Despite the opposition’s protest, the ruling Democratic Party of Socialists (DPS) in Montenegro has managed to convoke the parliament, form the government involving representatives of national minorities and elect Duško Marković - the closest supporter and protégé of Milo Đukanović who is leaving his post of the DPS leader - as the prime minister. Meantime, the opposition parties keep boycotting the Skupština sittings and, as EADaily experts in the Balkans say, they retain their influence.
Historian specializing in the Balkans Yelena Guskova says forming the government will change nothing, as the parliament remains legally incompetent and part of the parliamentarians keep boycotting its work, undermining its authority and legitimacy.
“Actually, the Montenegro’s Skupština is disabled. The ruling party has joined representatives of the national minorities and has 41 votes out of 81. However, the remaining parliamentarians are absent. Theoretically, Skupština can start its work. However, the activity of the parliament is not considered legitimate in any country if almost half of its members boycott the sessions. Skupština’s mandate is under question now. The opposition is keen to achieve new elections insisting that the previous ones need investigation, particularly, the situation with the arrest of the people allegedly plotting a putsch and seeking to destroy the prime minister. These demands of the opposition are rather firm. The opposition is united in their demand to settle the above issues,” she says.

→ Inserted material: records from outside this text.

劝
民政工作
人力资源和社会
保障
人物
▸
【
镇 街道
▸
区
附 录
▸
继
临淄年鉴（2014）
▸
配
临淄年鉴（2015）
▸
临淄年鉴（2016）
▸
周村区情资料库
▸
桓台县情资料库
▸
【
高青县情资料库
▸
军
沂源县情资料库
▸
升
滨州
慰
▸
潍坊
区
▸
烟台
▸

Guskova does not anticipate any improvements in the ruling party’s policy towards Russia after election of Prime Minister Duško Marković. She recommends not to take seriously the prime minister’s statements on the need to “overcome the elements of disagreement in the relations with the historical ally Russia” amid calls to remain committed to the EU and NATO membership as the government’s foreign policy priorities.

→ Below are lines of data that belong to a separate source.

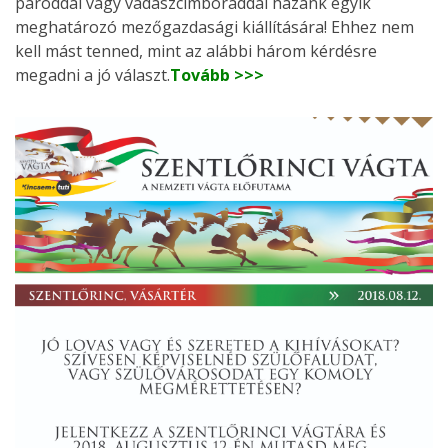
pároddal vagy vadászcimboráddal hazánk egyik
meghatározó mezőgazdasági kiállítására! Ehhez nem
kell mást tenned, mint az alábbi három kérdésre
megadni a jó választ.
Tovább >>>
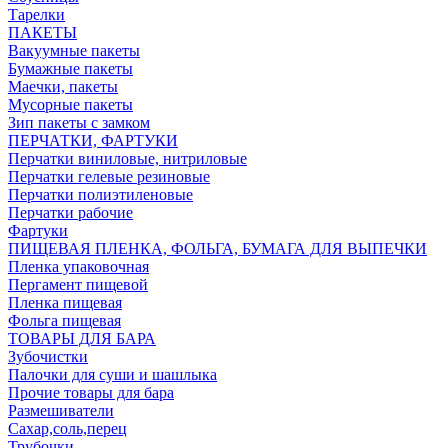
Тарелки
ПАКЕТЫ
Вакуумные пакеты
Бумажные пакеты
Маечки, пакеты
Мусорные пакеты
Зип пакеты с замком
ПЕРЧАТКИ, ФАРТУКИ
Перчатки виниловые, нитриловые
Перчатки гелевые резиновые
Перчатки полиэтиленовые
Перчатки рабочие
Фартуки
ПИЩЕВАЯ ПЛЕНКА, ФОЛЬГА, БУМАГА ДЛЯ ВЫПЕЧКИ
Пленка упаковочная
Пергамент пищевой
Пленка пищевая
Фольга пищевая
ТОВАРЫ ДЛЯ БАРА
Зубочистки
Палочки для суши и шашлыка
Прочие товары для бара
Размешиватели
Сахар,соль,перец
Трубочки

The expert believes that Montenegro’s relations with Russia are neither good nor bad. The stance on Russia will not change as the party of Milo Đukanović remains in power, Guskova says.
Alexander Kravchenko, Head of the Kosovo Front Association says the opposition in Montenegro did not have levers of influence in the past either. At present, the opposition is trying to change the situation relying on changes in the external environment looking at Russia, Putin, certain common trends emerging and gathering pace recently. “Either the current leadership of Montenegro will start changing and catching opposition’s ideas or the opposition will try to use the global trends. I mean general retreat from globalism,” Kravchenko says.

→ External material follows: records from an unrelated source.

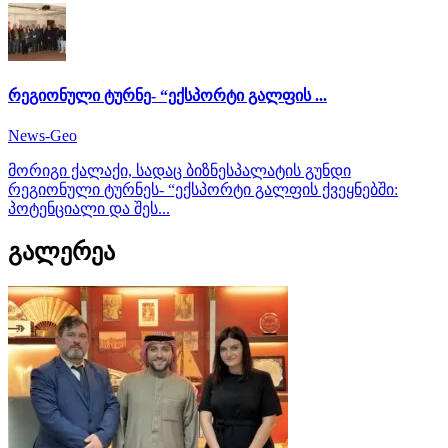
რეგიონული ტურნე- “ექსპორტი გალფის ...
News-Geo
მორიგი ქალაქი, სადაც ბიზნესპალატის გუნდი
რეგიონული ტურნეს- “ექსპორტი გალფის ქვეყნებში:
პოტენციალი და შეს...
გალერეა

He explains that Eastern Europe and the Balkans greatly depend on external agents and respond to them immediately. “As soon as any global line changes, changes happen at the regional level immediately. This is felt in the attitude towards Russian tourists, real estate owners in Montenegro. Even when Trump won the election in U.S., everyone felt changes, certain warmth in the attitude towards Russia,” Kravchenko says.
To recall, the parliamentary elections that were held in Montenegro in autumn were to decide if the country would further strive for integration into Western military and political organizations. The opposition urged a nation-wide referendum on the issue. The elections were held in a tense situation – immediately after elections, a coup attempt allegedly involving Russian citizens was reported. The opposition demanded the situation being investigated, though the government representatives claimed the opposition was behind the putsch. The opposition is boycotting the parliament work. However, DPR managed to convoke the parliament, form the government involving representatives of national minorities and elect Duško Marković - the closest supporter and protégé of Milo Đukanović who is leaving his post of the DPS leader - as the prime minister. Meantime, the opposition parties that received 39 seats in the parliament keep boycotting the Skupština sittings demanding repeated voting.